Les porte-parole politiques de l'élite dirigeante parlent maintenant ouvertement de leur crainte de soulèvements. Le député de droite Philippe Gosselin a déclaré au Nouvel Observateur, que « Cette colère est inquiétante. Je ne dis pas que le pays est au bord du chaos social mais les Français sont à bout. J'entends souvent des gens dire ‘ça donne envie de tout casser, de faire comme les Bretons’ ».

Le gouvernement partage ces inquiétudes. Admettant qu'il se sentait « très démuni » concernant la manière de s'adresser aux électeurs, François-Michel Lambert du parti des Verts, un partenaire de la coalition PS au pouvoir, a déclaré : Les gens en ont marre qu'il n' y ait pas de retour sur les sacrifices consentis. »

La colère sociale montante dans la classe ouvrière l'amène en collision avec les forces réactionnaires de la « gauche » petite-bourgeoise, comme le Nouveau parti anti-capitaliste, le Front de gauche, et la bureaucratie syndicale. Ces forces ont soutenu le PS et l'élection de Hollande l'an dernier.

De manière significative, les bureaucraties syndicales et le Front de gauche sont explicitement hostiles aux manifestations écotaxe en Bretagne (Lire : Des travailleurs de l'agroalimentaire et des patrons de Bretagne protestent contre l’écotaxe en France).

Comme le montre la montée de la colère dans la classe ouvrière, l'échec de ces organisations à mobiliser l'opposition contre Hollande ne reflète pas le manque d'une large opposition populaire au président du Parti socialiste. Ces alliés de longue date du PS ne voulaient pas mobiliser l'opposition populaire contre une figure dont ils soutiennent la politique.

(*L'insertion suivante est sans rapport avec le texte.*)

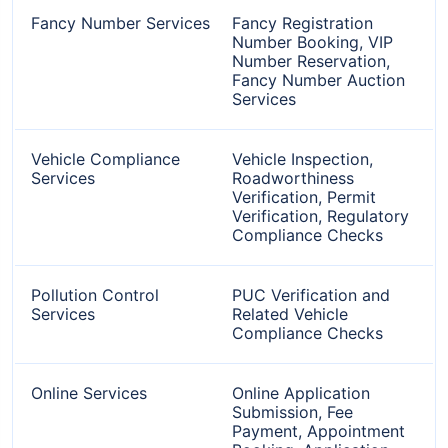
Fancy Number Services
Fancy Registration
Number Booking, VIP
Number Reservation,
Fancy Number Auction
Services
Vehicle Compliance
Vehicle Inspection,
Services
Roadworthiness
Verification, Permit
Verification, Regulatory
Compliance Checks
Pollution Control
PUC Verification and
Services
Related Vehicle
Compliance Checks
Online Services
Online Application
Submission, Fee
Payment, Appointment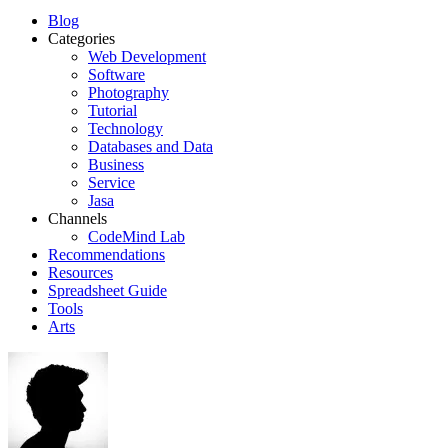
Blog
Categories
Web Development
Software
Photography
Tutorial
Technology
Databases and Data
Business
Service
Jasa
Channels
CodeMind Lab
Recommendations
Resources
Spreadsheet Guide
Tools
Arts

Répondant aux appels des banques et de l'UE pour des mesures d'austérité intensifiées et ignorant l'opposition populaire qui monte, le gouvernement PS signale qu'il va continuer à faire passer de nouvelles attaques contre la classe ouvrière. En parlant au quotidien Les Échos mercredi, le ministre délégué chargé du Budget Bernard Cazeneuve (PS) a promis « d'aller plus loin dans les coupes, » et de supprimer encore 3 milliards d'euros du budget public pour maintenir le déficit budgétaire à 4,1 pour cent du PIB.

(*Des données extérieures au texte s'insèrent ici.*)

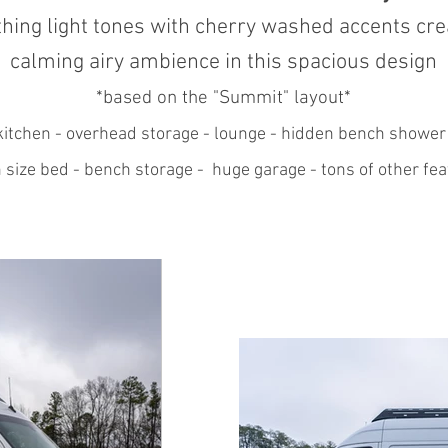
hing light tones
with cherry washed accents cre
calming airy ambience in this spacious design
*based on the "Summit
" layout*
itchen - overhead storage - lounge - hidden bench shower
 size bed - bench storage - huge garage - tons of other fea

Cazeneuve a décrit sans ambages une politique d'austérité sans fin qui ne tient aucun compte de l'opposition populaire : « il faut mettre le cap sur les économies, jusqu'à la fin de la législature. Nous avons déjà décidé de 15 milliards d'économies pour 2014, ce qui est sans précédent, comme l'a reconnu d'ailleurs mardi la Commission. En 2015, il faudra porter notre ambition encore plus loin, et continuer en 2016 et en 2017 ».